- What to produce -
For every line of the material below, check for the string "afinidad" and return the line if it is there.

*** Opening Exercise material ***

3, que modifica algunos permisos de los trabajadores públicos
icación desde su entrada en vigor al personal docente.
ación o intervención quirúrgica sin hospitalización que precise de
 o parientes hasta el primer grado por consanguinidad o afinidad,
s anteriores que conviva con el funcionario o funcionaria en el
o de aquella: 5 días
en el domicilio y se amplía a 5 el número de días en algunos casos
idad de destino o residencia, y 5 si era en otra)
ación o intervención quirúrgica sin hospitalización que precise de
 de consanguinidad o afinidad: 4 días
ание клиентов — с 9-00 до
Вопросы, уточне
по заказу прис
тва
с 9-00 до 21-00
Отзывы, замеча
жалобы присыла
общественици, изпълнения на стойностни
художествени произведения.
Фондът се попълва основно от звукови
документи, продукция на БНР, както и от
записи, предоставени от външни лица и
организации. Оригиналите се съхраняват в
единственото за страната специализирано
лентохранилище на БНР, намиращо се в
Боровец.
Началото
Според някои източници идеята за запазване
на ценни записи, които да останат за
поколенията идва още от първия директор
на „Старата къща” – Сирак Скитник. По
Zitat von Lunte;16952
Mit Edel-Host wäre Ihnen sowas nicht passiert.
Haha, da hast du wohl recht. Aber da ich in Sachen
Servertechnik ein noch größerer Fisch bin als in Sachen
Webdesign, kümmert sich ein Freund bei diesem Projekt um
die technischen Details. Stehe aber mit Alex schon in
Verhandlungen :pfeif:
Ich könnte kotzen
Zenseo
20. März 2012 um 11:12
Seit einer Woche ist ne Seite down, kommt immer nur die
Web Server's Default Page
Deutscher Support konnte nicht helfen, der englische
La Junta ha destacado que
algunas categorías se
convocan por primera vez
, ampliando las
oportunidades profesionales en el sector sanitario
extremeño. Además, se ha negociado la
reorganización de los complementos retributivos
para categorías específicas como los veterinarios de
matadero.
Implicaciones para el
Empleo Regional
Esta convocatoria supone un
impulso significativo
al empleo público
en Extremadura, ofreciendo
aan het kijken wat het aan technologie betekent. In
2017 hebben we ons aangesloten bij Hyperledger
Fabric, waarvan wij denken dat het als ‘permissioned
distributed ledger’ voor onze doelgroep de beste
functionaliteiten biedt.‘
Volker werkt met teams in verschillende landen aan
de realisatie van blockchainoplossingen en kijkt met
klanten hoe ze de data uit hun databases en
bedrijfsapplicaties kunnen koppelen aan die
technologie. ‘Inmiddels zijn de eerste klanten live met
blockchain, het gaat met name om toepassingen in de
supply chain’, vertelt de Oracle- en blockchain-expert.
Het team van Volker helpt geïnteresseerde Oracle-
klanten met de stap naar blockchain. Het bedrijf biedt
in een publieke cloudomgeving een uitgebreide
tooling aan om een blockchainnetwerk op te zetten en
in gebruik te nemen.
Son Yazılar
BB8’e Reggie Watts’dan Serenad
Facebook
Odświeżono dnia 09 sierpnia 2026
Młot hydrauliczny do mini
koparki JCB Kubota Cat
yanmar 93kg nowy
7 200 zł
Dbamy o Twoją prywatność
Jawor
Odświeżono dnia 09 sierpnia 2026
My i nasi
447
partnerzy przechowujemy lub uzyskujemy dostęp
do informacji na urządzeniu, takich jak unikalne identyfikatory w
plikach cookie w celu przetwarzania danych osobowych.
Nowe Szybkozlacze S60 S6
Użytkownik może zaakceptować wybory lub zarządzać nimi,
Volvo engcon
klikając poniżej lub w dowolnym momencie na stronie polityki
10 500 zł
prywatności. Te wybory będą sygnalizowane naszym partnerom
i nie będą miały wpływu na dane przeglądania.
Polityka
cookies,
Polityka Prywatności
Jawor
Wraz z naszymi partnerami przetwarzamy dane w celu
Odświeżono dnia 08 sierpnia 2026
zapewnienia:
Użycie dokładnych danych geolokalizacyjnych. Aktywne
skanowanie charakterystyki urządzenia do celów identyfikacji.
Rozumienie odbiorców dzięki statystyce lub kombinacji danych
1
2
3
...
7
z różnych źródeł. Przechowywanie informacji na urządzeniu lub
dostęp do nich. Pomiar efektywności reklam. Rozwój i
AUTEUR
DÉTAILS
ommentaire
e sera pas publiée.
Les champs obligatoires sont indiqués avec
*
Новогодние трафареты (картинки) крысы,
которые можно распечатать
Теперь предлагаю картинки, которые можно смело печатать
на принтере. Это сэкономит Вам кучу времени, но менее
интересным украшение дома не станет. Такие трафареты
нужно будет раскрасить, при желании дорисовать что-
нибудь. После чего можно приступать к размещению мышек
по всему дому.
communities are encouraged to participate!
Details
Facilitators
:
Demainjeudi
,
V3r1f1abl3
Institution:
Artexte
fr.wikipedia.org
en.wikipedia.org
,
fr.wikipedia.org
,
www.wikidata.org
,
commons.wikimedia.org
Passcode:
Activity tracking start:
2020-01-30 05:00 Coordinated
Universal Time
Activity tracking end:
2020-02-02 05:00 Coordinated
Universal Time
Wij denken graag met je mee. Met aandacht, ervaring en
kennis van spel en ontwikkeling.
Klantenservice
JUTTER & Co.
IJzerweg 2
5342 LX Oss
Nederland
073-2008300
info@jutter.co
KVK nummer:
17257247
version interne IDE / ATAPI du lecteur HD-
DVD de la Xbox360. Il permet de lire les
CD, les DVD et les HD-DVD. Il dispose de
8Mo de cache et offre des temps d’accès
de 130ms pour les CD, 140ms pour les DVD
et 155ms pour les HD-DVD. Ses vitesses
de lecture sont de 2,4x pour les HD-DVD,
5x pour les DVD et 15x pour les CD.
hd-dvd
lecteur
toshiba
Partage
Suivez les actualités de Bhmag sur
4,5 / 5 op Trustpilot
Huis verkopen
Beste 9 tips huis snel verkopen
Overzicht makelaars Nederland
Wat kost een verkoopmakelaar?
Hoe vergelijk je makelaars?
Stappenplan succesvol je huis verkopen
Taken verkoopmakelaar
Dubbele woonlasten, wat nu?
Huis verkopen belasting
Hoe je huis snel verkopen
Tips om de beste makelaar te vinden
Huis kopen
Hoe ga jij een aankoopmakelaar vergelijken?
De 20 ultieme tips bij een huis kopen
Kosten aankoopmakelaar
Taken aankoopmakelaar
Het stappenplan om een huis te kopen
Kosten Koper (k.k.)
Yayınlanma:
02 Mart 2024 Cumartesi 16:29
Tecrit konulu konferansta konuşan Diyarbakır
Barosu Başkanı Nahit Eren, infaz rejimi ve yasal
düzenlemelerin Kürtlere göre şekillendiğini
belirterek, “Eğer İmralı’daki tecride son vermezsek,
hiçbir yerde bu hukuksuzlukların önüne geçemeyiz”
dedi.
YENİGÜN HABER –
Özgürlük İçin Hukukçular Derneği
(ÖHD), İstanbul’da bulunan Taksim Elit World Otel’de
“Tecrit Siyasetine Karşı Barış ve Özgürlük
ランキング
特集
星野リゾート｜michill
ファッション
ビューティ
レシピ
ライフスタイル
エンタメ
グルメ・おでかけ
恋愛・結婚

*** Closing Exercise material ***

- Result below -
 o parientes hasta el primer grado por consanguinidad o afinidad,
 de consanguinidad o afinidad: 4 días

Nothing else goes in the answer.